沖矢昴。27歳。身長は180cmを超えているであろう長身。顔がイケメンな上にプロポーションも抜群。左利き。喫煙者。お酒はバーボンを好む。


……私が知っているのはこれだけだった。手近なメモ帳一枚で終わってしまう。彼のことを知ろうと思ったはいいが何の収穫もない。
夕食の席で好きな食べ物を聞いてもはぐらかされたし、嫌いな食べ物があるような素振りもない。休日何をしているのかを聞いても「本を読んでいます」なんて無難に返されてしまった。ミステリアスすぎやしないだろうか。

「今日も収穫なしかぁ……」

自室にこもり百均で買ってきた手帳に今までの情報を書き記す。一緒に住んでるとは思えない…。どうにかできないかなーとベッドに寝転びながら思案する。いかんせんニート(使用人)の身、楽しみがこれくらいしかないのだ。

今の時間沖矢さんは工藤優作氏の書斎にこもって晩酌をしていることが多い。確かにあの書斎は古今東西様々なミステリー小説が貯蔵されていて、活字を読むことが趣味の人から見たら垂涎ものだろう。残念ながら私には活字を読む趣味がないので掃除以外で中に入ったことはないが。江戸川乱歩とか、アガサ・クリスティーとか、私でも聞いたことがあるような名前がいくつかあったような気がする。って言うことは、沖矢さんはミステリー小説が好きなのだろうか。
そういうのもまぁ情報か、と私は部屋を出る。会話が続く自信はないが、好きな作品を聞くだけ聞いてみよう、と書斎の扉をノックした。

「沖矢さん、いますか?」
「あぁ、はい。いますよ」
「入ってもいいですか?」
「どうぞ」

私がこの家に来て、最初に強くお願いされたことは扉を必ずノックすることと、決められた時間は自室から出ないことだった。理由を聞ける立場ではないので大人しくそれに従っている。
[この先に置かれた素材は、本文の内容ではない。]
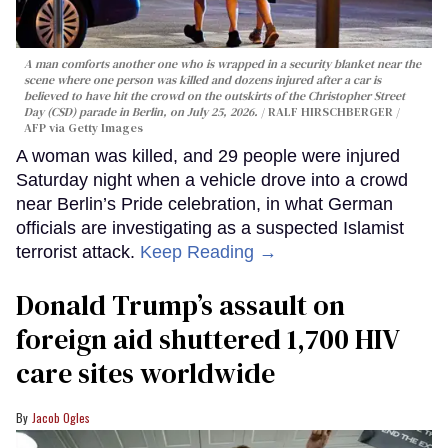
A man comforts another one who is wrapped in a security blanket near the
scene where one person was killed and dozens injured after a car is
believed to have hit the crowd on the outskirts of the Christopher Street
Day (CSD) parade in Berlin, on July 25, 2026.
RALF HIRSCHBERGER /
AFP via Getty Images
A woman was killed, and 29 people were injured
Saturday night when a vehicle drove into a crowd
near Berlin’s Pride celebration, in what German
officials are investigating as a suspected Islamist
terrorist attack.
Keep Reading →
Donald Trump’s assault on
foreign aid shuttered 1,700 HIV
care sites worldwide
Jacob Ogles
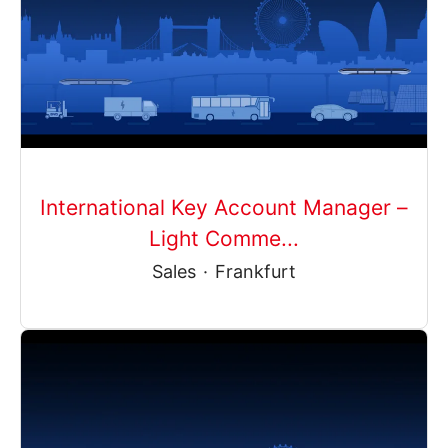
International Key Account Manager –
Light Comme...
Sales
·
Frankfurt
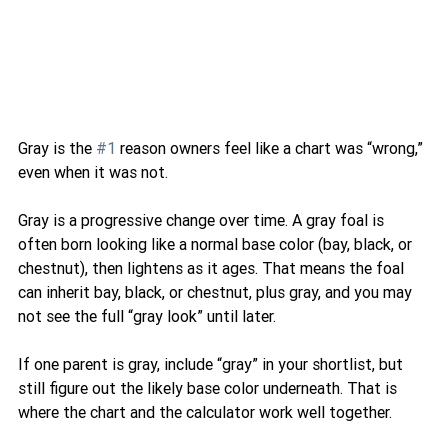
Gray is the 
#1
 reason owners feel like a chart was “wrong,” 
even when it was not.
Gray is a progressive change over time. A gray foal is 
often born looking like a normal base color (bay, black, or 
chestnut), then lightens as it ages. That means the foal 
can inherit bay, black, or chestnut, plus gray, and you may 
not see the full “gray look” until later.
If one parent is gray, include “gray” in your shortlist, but 
still figure out the likely base color underneath. That is 
where the chart and the calculator work well together.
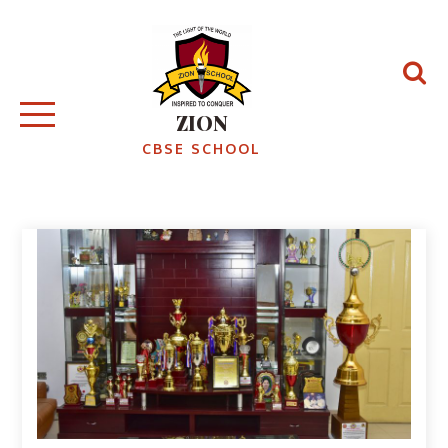
Skip
to
content
ZION
CBSE SCHOOL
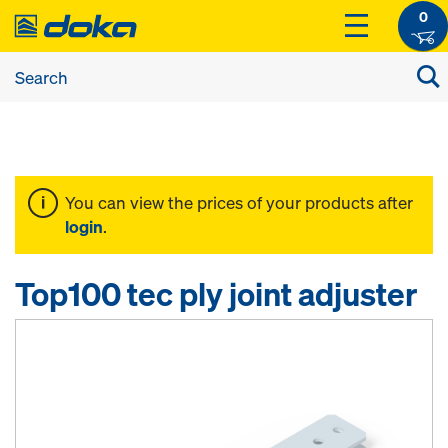
0
You can view the prices of your products after
login
.
Top100 tec ply joint adjuster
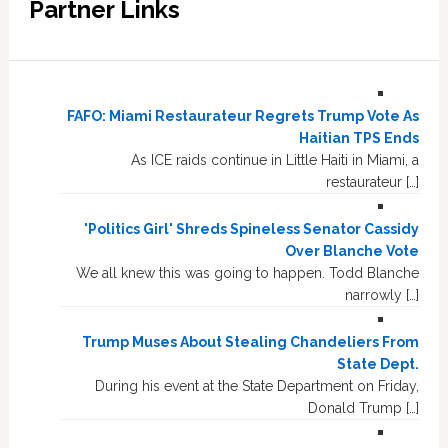
Partner Links
FAFO: Miami Restaurateur Regrets Trump Vote As
Haitian TPS Ends
As ICE raids continue in Little Haiti in Miami, a
restaurateur […]
'Politics Girl' Shreds Spineless Senator Cassidy
Over Blanche Vote
We all knew this was going to happen. Todd Blanche
narrowly […]
Trump Muses About Stealing Chandeliers From
State Dept.
During his event at the State Department on Friday,
Donald Trump […]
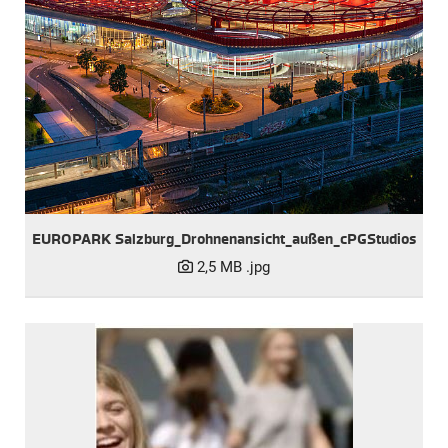
EUROPARK Salzburg_Drohnenansicht_außen_cPGStudios
2,5 MB
.jpg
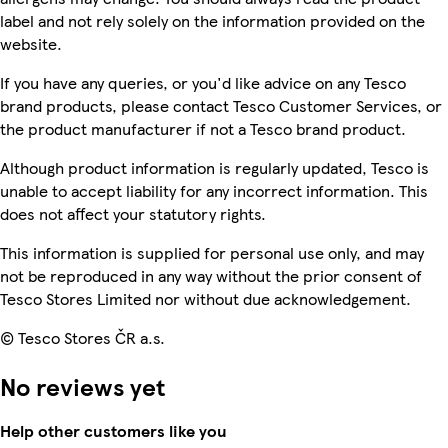
label and not rely solely on the information provided on the
website.
If you have any queries, or you'd like advice on any Tesco
brand products, please contact Tesco Customer Services, or
the product manufacturer if not a Tesco brand product.
Although product information is regularly updated, Tesco is
unable to accept liability for any incorrect information. This
does not affect your statutory rights.
This information is supplied for personal use only, and may
not be reproduced in any way without the prior consent of
Tesco Stores Limited nor without due acknowledgement.
© Tesco Stores ČR a.s.
No reviews yet
Help other customers like you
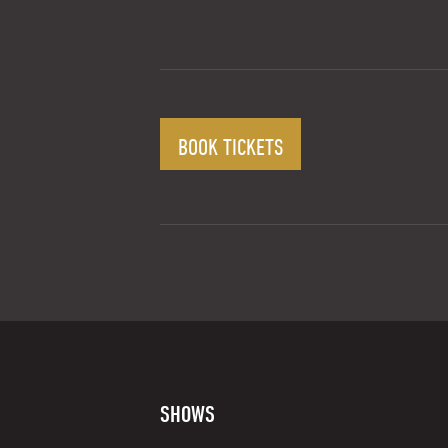
BOOK TICKETS
SHOWS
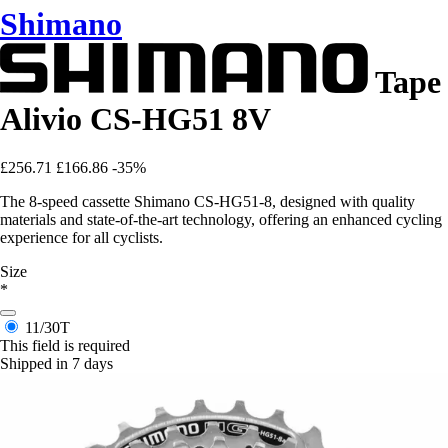
Shimano
Tape
Alivio CS-HG51 8V
£256.71
£166.86
-35%
The 8-speed cassette Shimano CS-HG51-8, designed with quality
materials and state-of-the-art technology, offering an enhanced cycling
experience for all cyclists.
Size
*
11/30T
This field is required
Shipped in 7 days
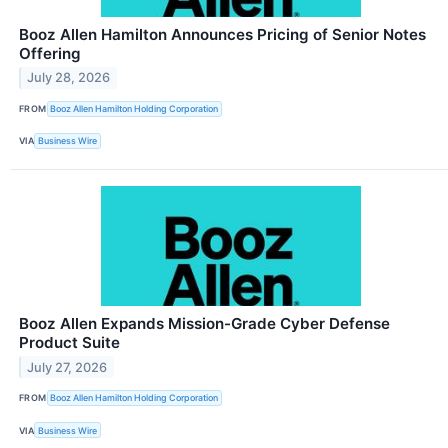
Booz Allen Hamilton Announces Pricing of Senior Notes
Offering
July 28, 2026
FROM
Booz Allen Hamilton Holding Corporation
VIA
Business Wire
Booz Allen Expands Mission-Grade Cyber Defense
Product Suite
July 27, 2026
FROM
Booz Allen Hamilton Holding Corporation
VIA
Business Wire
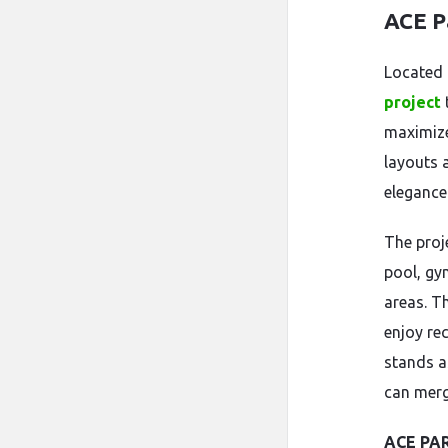
ACE P
Located
project
maximize
layouts 
elegance 
The proj
pool, gy
areas. Th
enjoy re
stands a
can merg
ACE PA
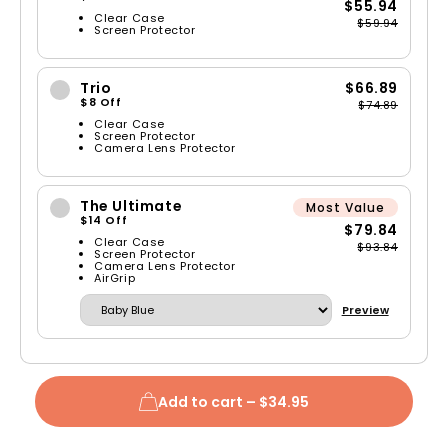
$55.94
Clear Case
$59.94
Screen Protector
Trio
$66.89
$8 Off
$74.89
Clear Case
Screen Protector
Camera Lens Protector
The Ultimate
Most Value
$14 Off
$79.84
Clear Case
$93.84
Screen Protector
Camera Lens Protector
AirGrip
Preview
Add to cart –
$34.95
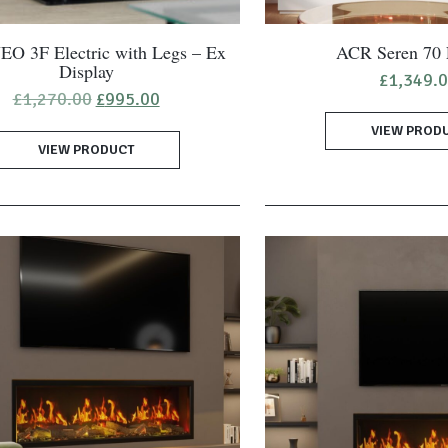
O 3F Electric with Legs – Ex
ACR Seren 70 E
Display
£
1,349.
Original
Current
£
1,270.00
£
995.00
price
price
VIEW PROD
was:
is:
VIEW PRODUCT
£1,270.00.
£995.00.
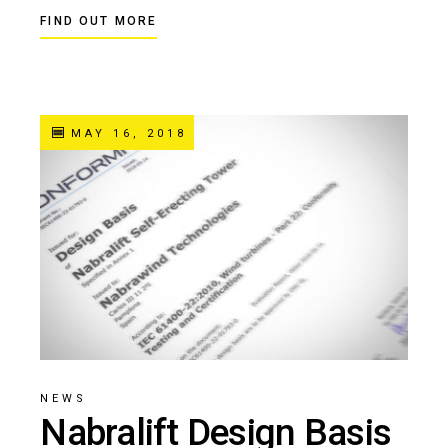
FIND OUT MORE
MAY 16, 2018
NEWS
Nabralift Design Basis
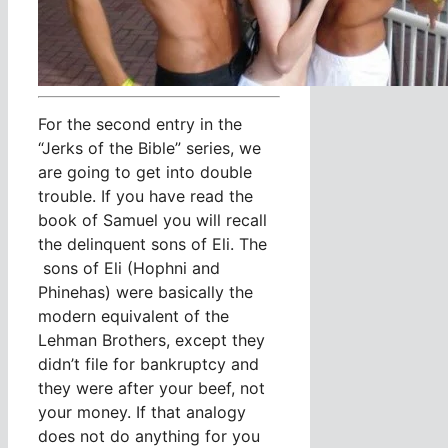
For the second entry in the
“Jerks of the Bible” series, we
are going to get into double
trouble. If you have read the
book of Samuel you will recall
the delinquent sons of Eli. The
sons of Eli (Hophni and
Phinehas) were basically the
modern equivalent of the
Lehman Brothers, except they
didn’t file for bankruptcy and
they were after your beef, not
your money. If that analogy
does not do anything for you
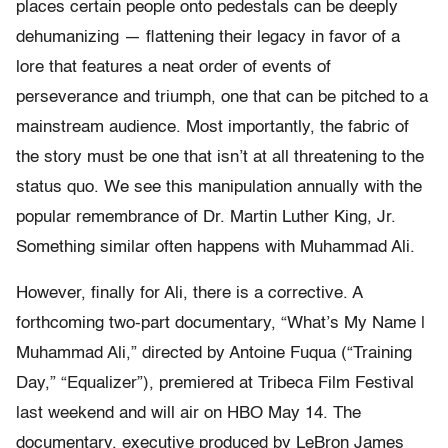
places certain people onto pedestals can be deeply
dehumanizing — flattening their legacy in favor of a
lore that features a neat order of events of
perseverance and triumph, one that can be pitched to a
mainstream audience. Most importantly, the fabric of
the story must be one that isn’t at all threatening to the
status quo. We see this manipulation annually with the
popular remembrance of Dr. Martin Luther King, Jr.
Something similar often happens with Muhammad Ali.
However, finally for Ali, there is a corrective. A
forthcoming two-part documentary, “What’s My Name |
Muhammad Ali,” directed by Antoine Fuqua (“Training
Day,” “Equalizer”), premiered at Tribeca Film Festival
last weekend and will air on HBO May 14. The
documentary, executive produced by LeBron James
大きな扉をゆっくりと開けて中に入る。沖矢さんは工藤優作氏が執筆や読書に使用していた机で予想通りバーボンを飲んでいた。広い書斎で本に囲まれて晩酌なんて、流石に渋すぎる…。

「どうされました?」
「あー……いや、何読んでるのかなって…」
「次は本の趣味ですか」

沖矢さんはそう笑う。「次は」って言うってことは、最近私が質問ばかりだということに気がついていたようだ。それもそうなのだが…。

「すいませんなんか……」
「探偵ごっこ…と言うわけですね。そしてターゲットは私だ」
「そんなかっこいいものじゃないですけど…」
「いいじゃないですか」

お酒が入って上機嫌なのか、沖矢さんはいつもより笑みを深める。酔ってる雰囲気は毛ほども感じないが。
イケメンが微笑むと絵になるなぁ、と思いながら彼に近づく。すると彼は本の表紙を見せてくれた。

「アーサー・コナン・ドイル……?」

聞いたことあるようなないような、難しい名前だ。作品の名前か作者の名前かもわからずに首を傾げていると、沖矢さんが小さく笑うのが聞こえる。まさか笑われると思っておらず、「なんですか…」と呟けば、彼は「いえ、すいません」とまた笑った。

「不思議そうな顔をされてるのが面白くて」
「ひどいです。真剣なのに」
「ええ、だからすいません。シャーロック・ホームズですよ。ご存知ですか?」
「ホームズ…っていうのは聞いたことあります」
「私はホームズが好きで、コナン・ドイルの作品は全て拝読したのですが、ここに蔵書されているのを見て一から読み直しているんです」
「へぇ……」

本の世界はよくわからないので、少々上の空に返事をしてしまう。だけれど、こんなにたくさんのことを喋っている沖矢さんを見るのは初めてかもしれない。あとで手帳に「ホームズが好き」って書いておこう。

「名前さん、お酒は飲めるんですよね?」
「まぁ、とっくに成人はしてますけど…」
「では一緒に晩酌しながら読書でもいかがですか?」

それは初めて彼から提案されたことだった。沖矢さんのことを知るにはそばにいた方がいいに決まっている。しかし緊張していた私は思わず、「お酒はしばらく控えてるんで」と一歩ひいて答えてしまった。
そんな私に沖矢さんは一度キョトンとした顔をされてから、また「ふふ」と笑う。今日はよく笑うなぁ。

「そうですね。また酔って行き倒れでもしたら大変ですしね」

………。
この人、案外意地悪な人かもしれない。